Como comentamos antes, el espíritu posromántico en la conceptualizacón de España y de los españoles como sujetos transhistóricos, preexistentes a la propia conformación política de la nación, dentro de una visión étnica –e incluso racial– profundamente esencialista, ha ido perdiendo terreno hasta desaparecer en favor de una noción geográfica –la península Ibérica– como solar donde interactuaron comunidades de diverso origen geográfico y cultural. Por tanto, la consideración de los fenicios como pueblos ajenos al «componente racial hispano» ya no tiene sentido, y, una vez asentados en Iberia, ya no tienen por qué ser considerados colonizadores sino «indígenas», aunque esta dicotomía sigue presente en el subconsciente colectivo. Las ciudades púnicas, pasados los siglos arcaicos de dependencia metropolitana, no eran colonias, ni de Tiro ni de Cartago, sino ciudades-estado independientes, como así fue advertido por los testigos griegos y romanos.

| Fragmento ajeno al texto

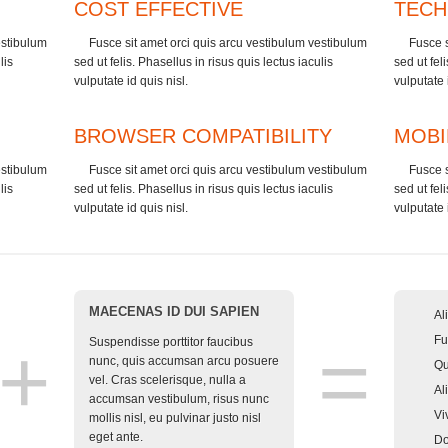
COST EFFECTIVE
TECH
estibulum
Fusce sit amet orci quis arcu vestibulum vestibulum
Fusce s
lis
sed ut felis. Phasellus in risus quis lectus iaculis
sed ut fel
vulputate id quis nisl.
vulputate 
BROWSER COMPATIBILITY
MOBI
estibulum
Fusce sit amet orci quis arcu vestibulum vestibulum
Fusce s
lis
sed ut felis. Phasellus in risus quis lectus iaculis
sed ut fel
vulputate id quis nisl.
vulputate 
MAECENAS ID DUI SAPIEN
Al
+
=
Fu
Suspendisse porttitor faucibus
nunc, quis accumsan arcu posuere
Qu
vel. Cras scelerisque, nulla a
Al
accumsan vestibulum, risus nunc
Vi
mollis nisl, eu pulvinar justo nisl
eget ante.
Do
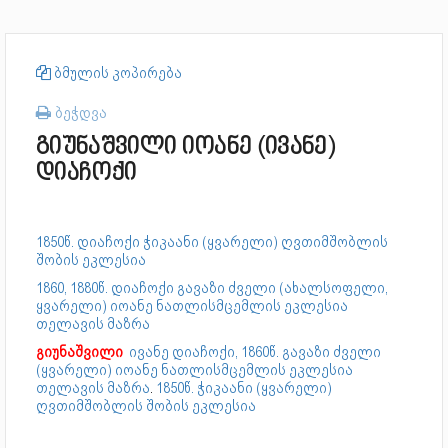
ბმულის კოპირება
ბეჭდვა
გიუნაშვილი იოანე (ივანე)
დიაჩოქი
1850წ. დიაჩოქი ჭიკაანი (ყვარელი) ღვთიმშობლის
შობის ეკლესია
1860, 1880წ. დიაჩოქი გავაზი ძველი (ახალსოფელი,
ყვარელი) იოანე ნათლისმცემლის ეკლესია
თელავის მაზრა
გიუნაშვილი
ივანე დიაჩოქი,
1860წ. გავაზი ძველი
(ყვარელი) იოანე ნათლისმცემლის ეკლესია
თელავის მაზრა
.
1850წ. ჭიკაანი (ყვარელი)
ღვთიმშობლის შობის ეკლესია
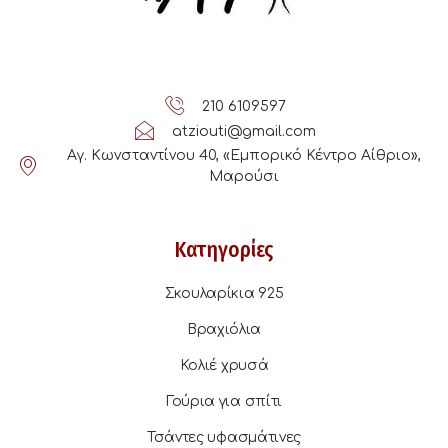
210 6109597
atziouti@gmail.com
Αγ. Κωνσταντίνου 40, «Εμπορικό Κέντρο Αίθριο»,
Μαρούσι
Κατηγορίες
Σκουλαρίκια 925
Βραχιόλια
Κολιέ χρυσά
Γούρια για σπίτι
Τσάντες υφασμάτινες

Por tanto, el protagonismo de Cartago ha ido cediendo espacio al de las comunidades púnicas de Iberia como sujetos de su propia historia, independientemente de que las relaciones con la ciudad norteafricana sigan siendo objeto de polémica y de continuas revisiones. Es más, de acuerdo con las tendencias posmodernas, uno de los temas que más atención ha acaparado recientemente es el de la conciencia étnica de estas poblaciones, de los mecanismos de autorreconocimiento como tales y de su huella en el registro literario y arqueológico, particular sobre el que volveremos más adelante.

Donde más se han hecho notar los avances en la investigación es en la sistematización del registro arqueológico, aunque hay desi­gualdades notables entre áreas geográficas y yacimientos concretos. Esfuerzos individuales y colectivos han permitido que en la actualidad conozcamos mucho mejor el desarrollo y la evolución de los principales centros, Ebusus, Gadir, Malaca, Carteia, Abdera, Baria y Cartagena, los tradicionales en la nómina de ciudades púnicas, pero quizá el fenómeno más llamativo ha sido la extensión geográfica del objeto de estudio a áreas que hace quince o veinte años no se integraban en los límites de la influencia o de la actuación púnica: la costa atlántica de la península, desde el litoral onubense hasta Galicia, y la orilla mediterránea hasta el golfo de León.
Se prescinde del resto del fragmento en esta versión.